La place des femmes dans le sport auto et en F1 en particulier est assez peu glorieuse. Bernie Ecclestone, grand manitou de la F1, souffle le chaud et le froid sur cette question. Il lance quelques propos polémiques par ci par là, puis revient à la charge avec des propos plus positifs lorsque toute la résonance commence à s'assourdir.
L'oncle Picsou de la F1 ne voit que l'intérêt financier de sa discipline et tout ce buzz lui est favorable. Créer une polémique et éteindre l'incendie ensuite, c'est la technique préférée de Bernie Ecclestone. Et la question des femmes n'est pas une exception. Cela étant dit, il ne faudrait pas croire que l'Anglais est plus misogyne que le sport qu'il représente. Car ces propos, aussi durs soient-ils, représentent malheureusement la pensée d'une bonne partie du monde de la F1.
Il est vrai, les femmes ne sont pas prises au sérieux en F1 aujourd'hui. Peu importe qu'elles pilotent vite et bien, elles ne le sont pas. Combien de railleries et autres propos indécents à l'encontre des jeunes femmes dans ces sports ? Si elles sont jolies et utilisent leur beauté pour obtenir des financements et de l'exposition médiatique, elles sont moquées... peu importe d'ailleurs que les mâles posent allègrement dans des campagnes de pub ou publient des photos d'eux en sous-vêtements sur leurs réseaux sociaux, et jouent donc de leur plastique. Une femme pilote doit être prise au sérieux et donc ne doit pas se dénuder, même un peu. La combinaison H24, cachez ce sein que nous ne saurions voir !

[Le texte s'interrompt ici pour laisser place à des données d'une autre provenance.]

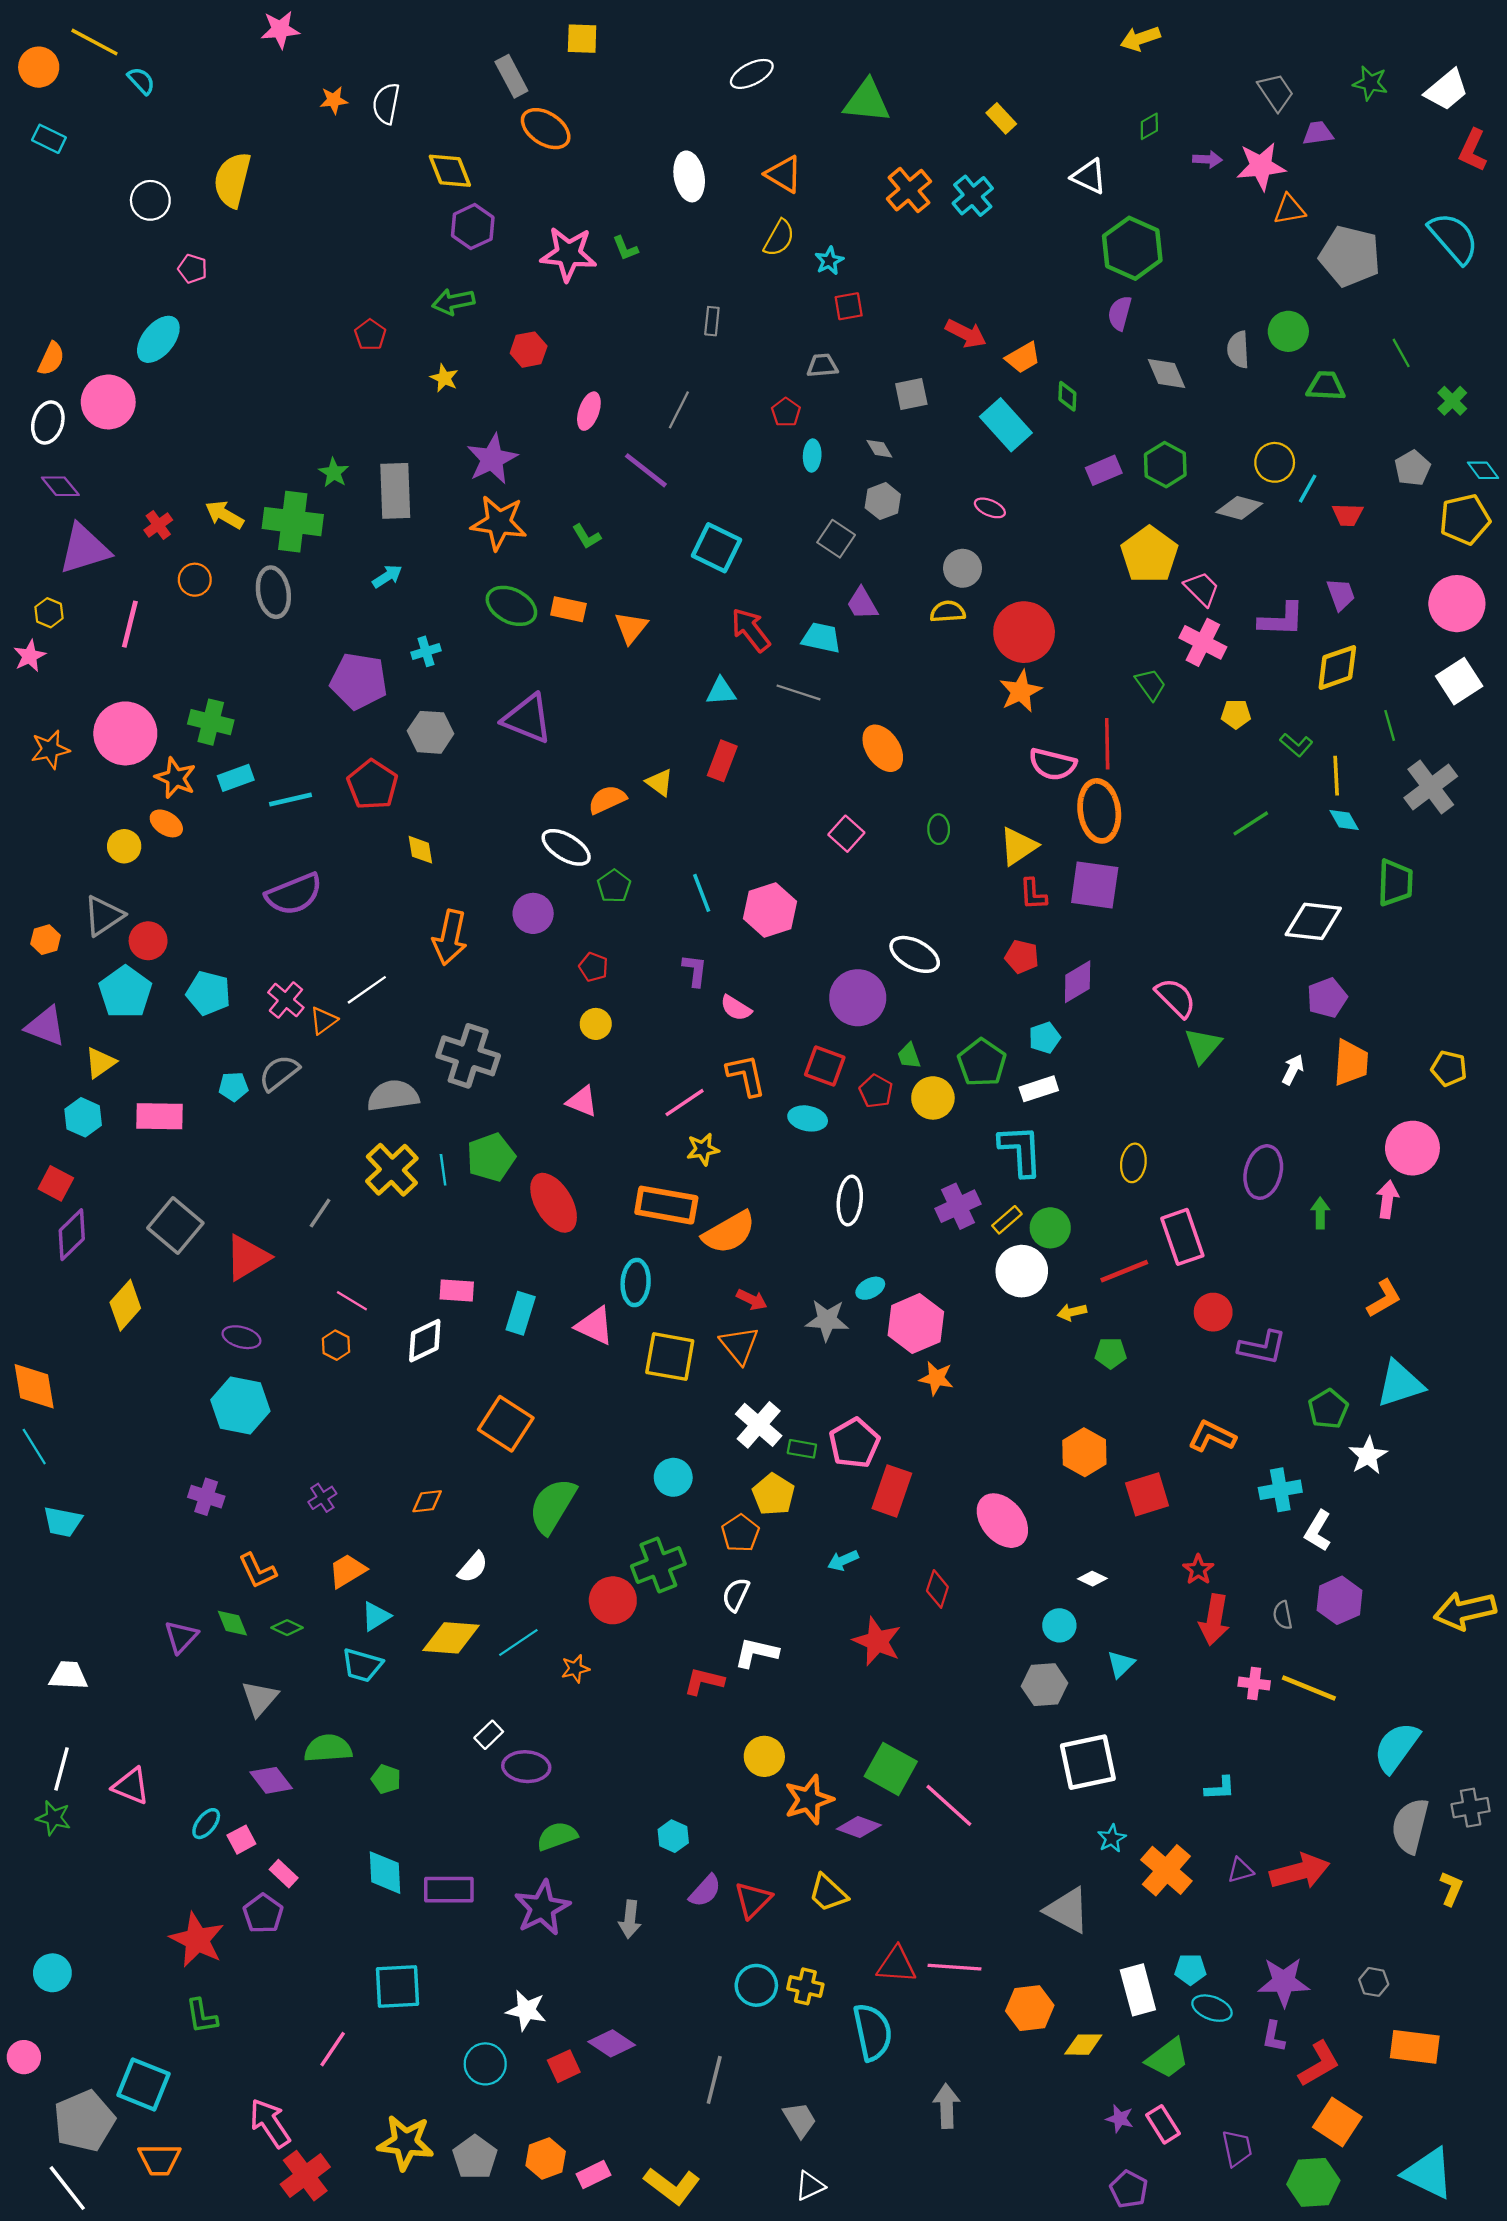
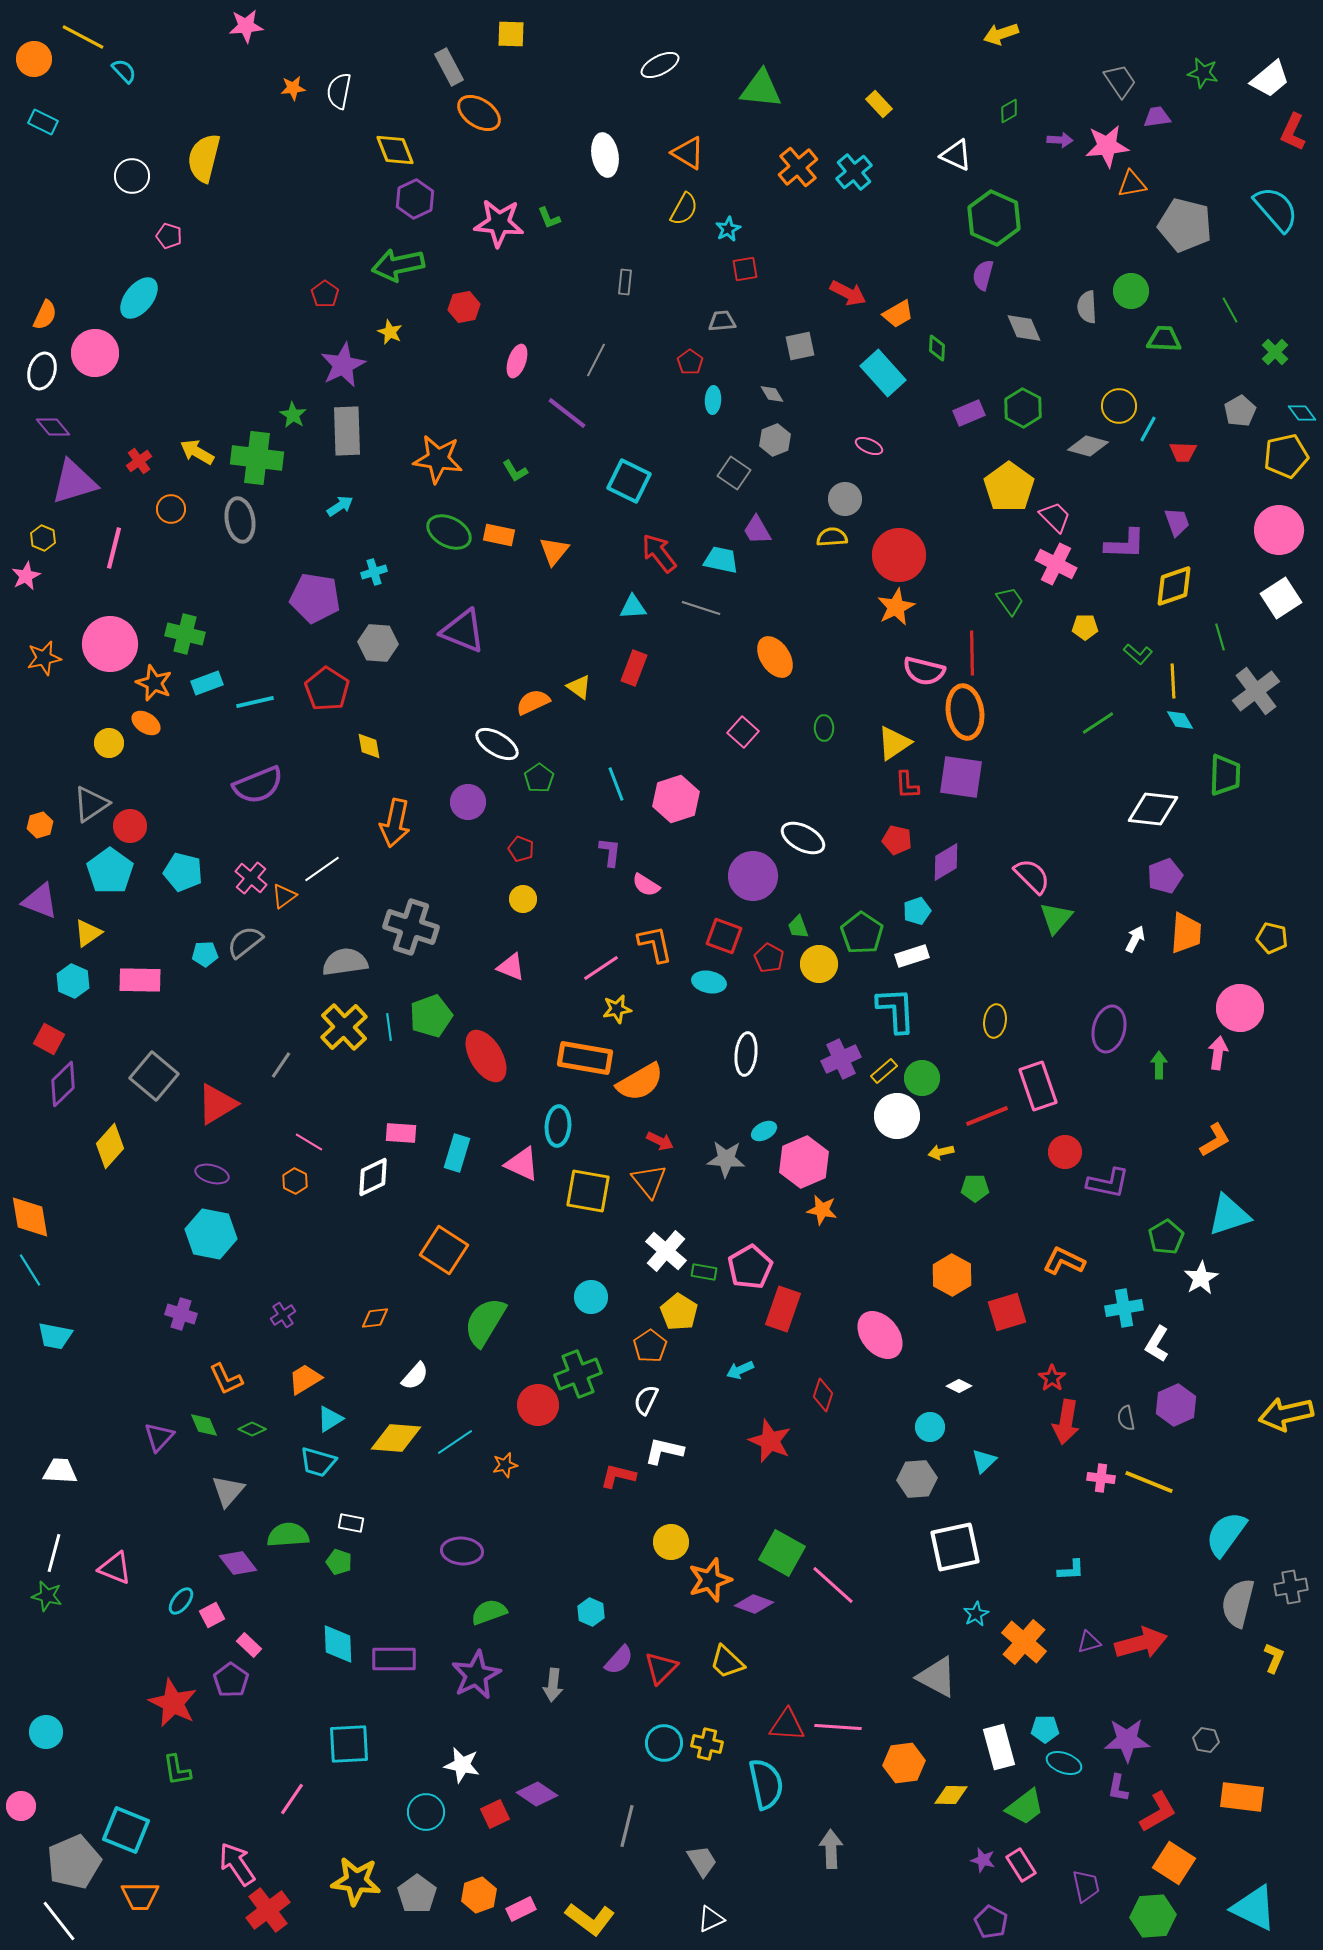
green arrow: (453, 302) -> (398, 265), size x1.4
purple star: (492, 459) -> (343, 365), moved
white rectangle: (489, 1735) -> (351, 1523), moved, turned 55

Bernie Ecclestone a tout de même confirmé, après coup, son envie de voir une femme en F1. Il faut y voir tout l'intérêt économique de la présence d'une femme pilote. Un public visé qui s'élargit offre plus de possibilités marketings, permettrait l'arrivée de nouvelles marques en tant que sponsors. Tout ça serait de bonne augure pour la F1, sans pour autant galvauder son niveau.
Aujourd'hui si un jeune homme de 17 ans, bien entraîné, peut piloter une F1, alors qu'est-ce qui empêcherait physiquement une femme de le faire ?

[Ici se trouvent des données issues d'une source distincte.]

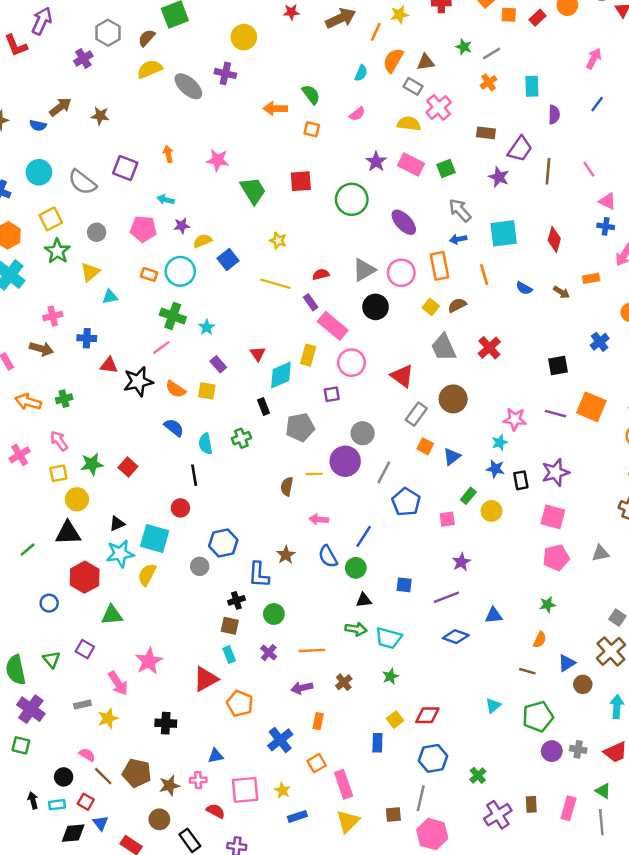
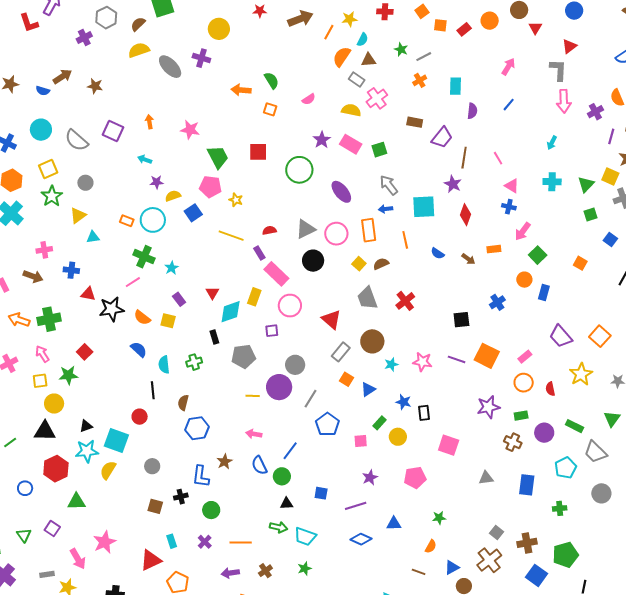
cyan semicircle: (361, 73) -> (363, 40), moved
purple star: (499, 177) -> (453, 184), moved
pink pentagon: (143, 229) -> (210, 187), moved
green cross: (64, 399) -> (49, 319), size x1.6
cyan star: (500, 442) -> (391, 364), moved
red square: (128, 467) -> (85, 352), moved
purple star: (556, 472) -> (488, 407), moved
brown semicircle: (287, 486) -> (183, 403), moved
blue hexagon: (223, 543) -> (197, 428), moved
pink pentagon: (556, 558) -> (415, 478), moved
brown square: (230, 626) -> (155, 506), moved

La Femme souffre en F1, comme dans les autres catégories de sport auto. Pourquoi ? La réponse la plus simple serait d'avancer la misogynie latente dans ces sports. Qu'on s'abrite derrière des argumentaires fallacieux comme « la F1 c'est un sport viril », ou plus scientifiques comme « physiquement les femmes sont plus faibles » ça n'en reste pas moins de la misogynie qui, au mieux s'ignore, au pire se cache.

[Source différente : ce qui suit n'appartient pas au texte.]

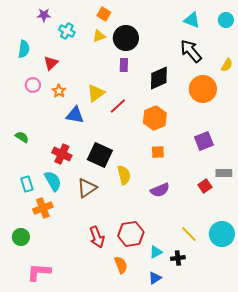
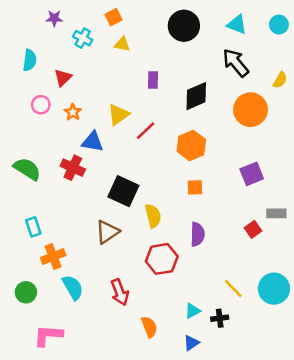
orange square: (104, 14) -> (114, 17), moved, turned 32
yellow triangle: (99, 36) -> (122, 44), turned 32
black circle: (126, 38) -> (184, 26), moved
green semicircle: (22, 137) -> (27, 169), size x1.6
red cross: (62, 154) -> (73, 168), moved
cyan semicircle: (53, 181) -> (73, 287), moved
purple semicircle: (160, 190) -> (197, 234), turned -66
red hexagon: (131, 234) -> (162, 259), moved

Non, la F1 n'est pas une épreuve physique de chaque seconde, à tel point que les femmes ne pourraient le supporter. Il suffit de jeter un petit œil sur le plateau actuel en F1 avec des Jenson Button (1m81 pour 72 k), Sebastian Vettel (1m76 pour 64kg), Felipe Massa (1m66 pour 59 kg) ou des Carlos Sainz (1m77 pour 66kg). Et que dire d'un Max Verstappen à peine sorti de la puberté (1m80 pour 67 kg) ? Le gabarit des pilotes actuels ferait presque pâlir d'envie les sauteurs à ski. Certes il y a l’entraînement pour maintenir un tel état de forme, une exigence de plus en plus importante en raison de l'élément poids, actuellement prépondérant. Il faut des forces et surtout un excellent entraînement physique, et cela n'est pas un obstacle pour les femmes pilotes. Aujourd'hui si un jeune homme de 17 ans, bien entraîné, peut piloter une F1, alors qu'est-ce qui empêcherait physiquement une femme de le faire ?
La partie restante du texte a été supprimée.